Career schools: Necessity of educational flexibility (2)

The necessity of career colleges is crucial to development of the socio-economy of any country, especially the developing ones, like ours, because career colleges provide students with options based on not only “what they learn” but “how they learn”. In my opinion, one of the sectors of millennium development is to refocus and re channel resources back to energising and supporting educational forums and effort that will dramatically and successfully increase students’ interest in education, which will in turn increase enrollments and academic achievements.

Necessity of career colleges is crucial to development of the socio-economy of any country
Necessity of career colleges is crucial to development of the socio-economy of any country

In my opinion, to begin tackling the problem of retaining students in both traditional schools and career colleges, we need to review, ask and proceed to answer two simple questions…. “Why are they not coming?” and when they come “Why don’t they stay?” why is there a high dropout rate before completing school. There are numerous reasons, including the difficulty of getting to school, the cost of schooling, class room engagement, keeping students interested, some kind of hope for future utilisation of knowledge acquired, etc. Even when tuition is free, there are often other expenses necessary for general welfare, such as lunch, projects, uniforms, examination fees, etc. And because the quality of education in developing areas, like ours is often poor, parents are forced to pay for additional tutoring to enable their children to pass tests (that is if they can afford it). Opportunity costs may be even larger – while they are in school, children forego opportunities to produce income working on the family farm or selling in the marketplace. It is not surprising that when education investments do not result in adequate learning, or even basic literacy and numeracy or even any future hope of doing something tangible with the proposed knowledge, parents do not keep their children in school.

Even when learning outcomes are adequate, very few students continue on to secondary school, not to talk of pursuing higher education. Job prospects for most people in the developing world are poor, and staying in school past grade 5, or even through grade 10, does not improve them significantly. In impoverished regions, the vast majority will not secure formal employment and will be supported primarily through subsistence level agriculture and trading.

Educational programmes typically adopt traditional Western models of education, with an emphasis on maths, science, language, and social studies. These programmes allocate scarce resources to topics like Greek mythology, prime numbers, or tectonic plate movement – topics that may provide intellectual stimulation, but have little relevance in the lives of impoverished children. High performing students in less developed regions face a much different future from their counterparts’ in wealthier areas. There are no higher levels of schooling or professional job opportunities awaiting most of these children; they will likely end up working on family or neighborhood farms or start their own small enterprises, with little room to grow or sustain their businesses.

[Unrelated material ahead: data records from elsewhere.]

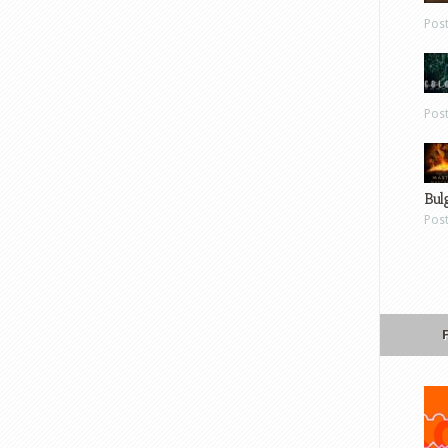
Pos
Pos
Bul
Pos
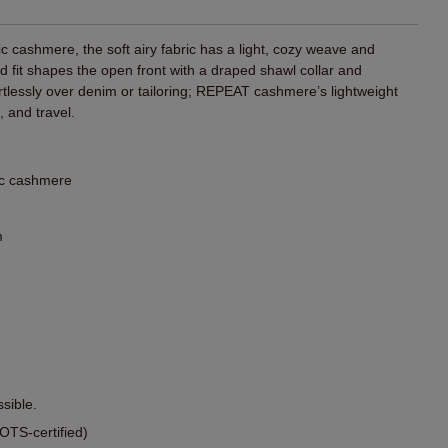
 cashmere, the soft airy fabric has a light, cozy weave and
rd fit shapes the open front with a draped shawl collar and
rtlessly over denim or tailoring; REPEAT cashmere’s lightweight
 and travel.
ic cashmere
m
sible.
TS-certified)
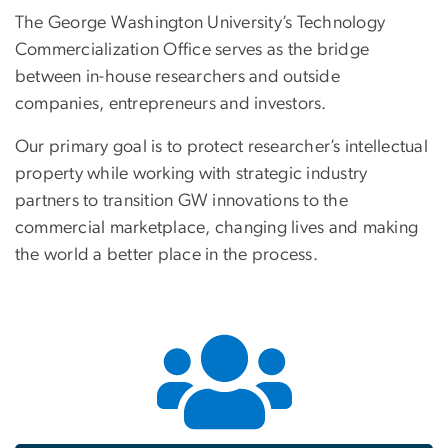
The George Washington University’s Technology
Commercialization Office serves as the bridge
between in-house researchers and outside
companies, entrepreneurs and investors.
Our primary goal is to protect researcher’s intellectual
property while working with strategic industry
partners to transition GW innovations to the
commercial marketplace, changing lives and making
the world a better place in the process.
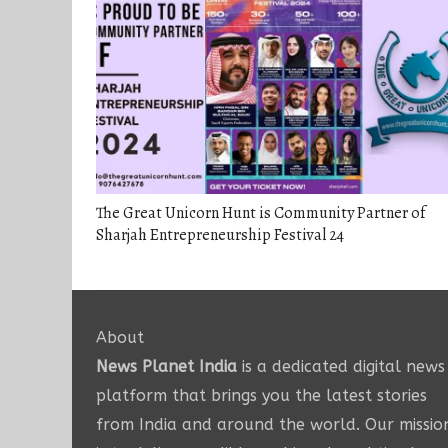
The Great Unicorn Hunt is Community Partner of
Sharjah Entrepreneurship Festival 24
About
News Planet India
is a dedicated digital news
platform that brings you the latest stories
from India and around the world. Our missio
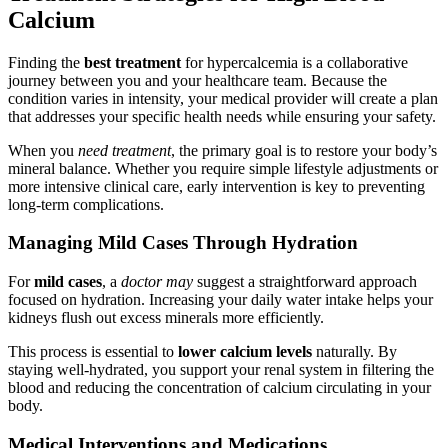
Calcium
Finding the
best treatment
for hypercalcemia is a collaborative
journey between you and your healthcare team. Because the
condition varies in intensity, your medical provider will create a plan
that addresses your specific health needs while ensuring your safety.
When you
need treatment
, the primary goal is to restore your body’s
mineral balance. Whether you require simple lifestyle adjustments or
more intensive clinical care, early intervention is key to preventing
long-term complications.
Managing Mild Cases Through Hydration
For
mild cases
, a
doctor may
suggest a straightforward approach
focused on hydration. Increasing your daily water intake helps your
kidneys flush out excess minerals more efficiently.
This process is essential to
lower calcium levels
naturally. By
staying well-hydrated, you support your renal system in filtering the
blood and reducing the concentration of calcium circulating in your
body.
Medical Interventions and Medications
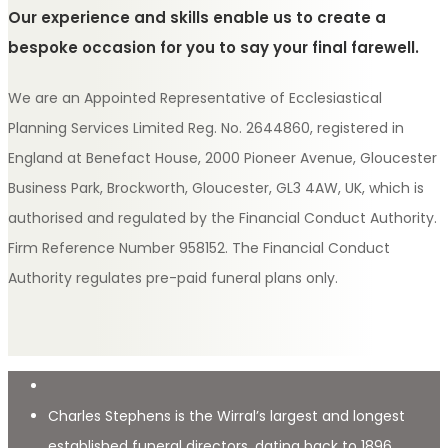
Our experience and skills enable us to create a
bespoke occasion for you to say your final farewell.
We are an Appointed Representative of Ecclesiastical
Planning Services Limited Reg. No. 2644860, registered in
England at Benefact House, 2000 Pioneer Avenue, Gloucester
Business Park, Brockworth, Gloucester, GL3 4AW, UK, which is
authorised and regulated by the Financial Conduct Authority.
Firm Reference Number 958152. The Financial Conduct
Authority regulates pre-paid funeral plans only.
Charles Stephens is the Wirral’s largest and longest
established funeral directors, dating back to 1896.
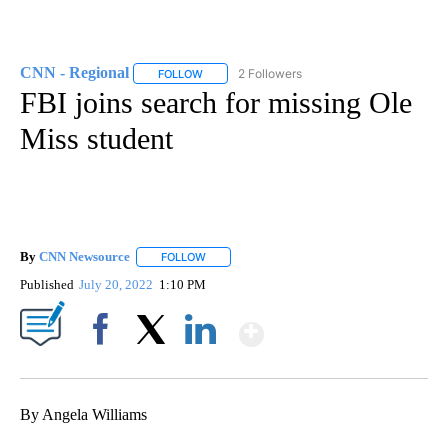
CNN - Regional
2 Followers
FOLLOW
FOLLOW "CNN - REGIONAL" TO RECEIVE NOTI
FBI joins search for missing Ole
Miss student
By
CNN Newsource
FOLLOW
FOLLOW "" TO RECEIVE NOTIFICATIONS ABOU
Published
July 20, 2022
1:10 PM
Show More
Facebook
X
LinkedIn
By Angela Williams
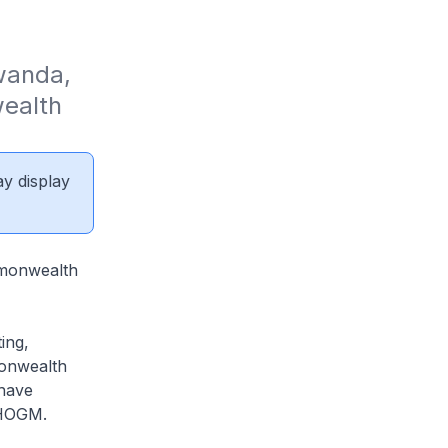
wanda, 
ealth 
ay display
ommonwealth
ing,
monwealth
 have
CHOGM.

Schooling provides neither the financial literacy students will need to manage the meager resources under their control, nor the guidance needed to create opportunities for securing a livelihood or building wealth. In addition, schooling provides little assistance to promote the physical health needed for economic stability and quality of life. The truth is that life expectancy is low in impoverished regions, and not just because of lack of quality medical care.

I fervently believe that what students need in all regions are not necessarily, lengthened educational programmes or more academic skills, but rather life skills that enable them to improve their financial prospects and well-being. These include: financial literacy and entrepreneurial skills; health maintenance and management skills; and administrative capabilities, such as teamwork, problem solving, and project management.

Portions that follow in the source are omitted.